Sunday, May 10, 2015

Apple cider during ancient times

The earliest mention of cider comes from the Assyrians version of the Epic of Gilgamesh. In this version, some 5,000 years old, Sidra was the goddess of fermented fruit.

During ancient times, Hebrews drank and called the drink “Shekar” and the Greeks drink “Sikera”. Both obtained by cooking apples with fermented juice. The English called it cyder or cider.

Before the Christian era, the various peoples of Europe had succeeded in producing beverage more or less similar to cider from a variety of fruit.

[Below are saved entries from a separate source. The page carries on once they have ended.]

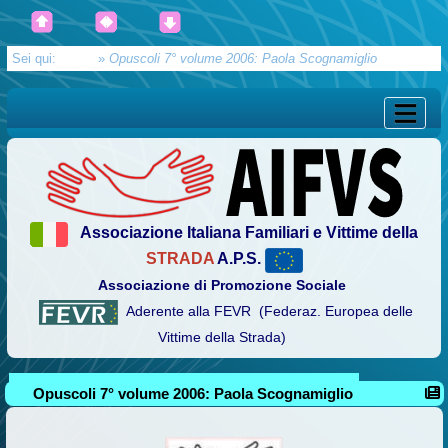
Sei qui:
Home
»
Opuscoli 7° volume 2006: Paola Scognamiglio
Associazione Italiana Familiari e Vittime della
STRADA
A.P.S.
Associazione di Promozione Sociale
Aderente alla FEVR (Federaz. Europea delle
Vittime della Strada)
Opuscoli 7° volume 2006: Paola Scognamiglio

Apple cider had been popular with the people of Great Britain going back to the time of Celts. By the time the English had settled in America, the art of cider brewing was very well known to them due to centuries of consumption of apple cider.

When the Romans arrived in England in 55 BC, they were reported to have found the local villagers drinking a delicious cider-like beverage made from apples.

It was Normans who popularized cider in Britain, cider became a British beverage of ‘patriotic self-sufficiency’ during the Hundred Years War (1337-1453), when France blocked shipments of wine.

By the end of the seventeen century cider was the beverage of choice for men of wealth and taste.

By beginning of the ninth century, cider drinking was well established in Europe and a reference made by Charlemagne clearly confirms its popularity.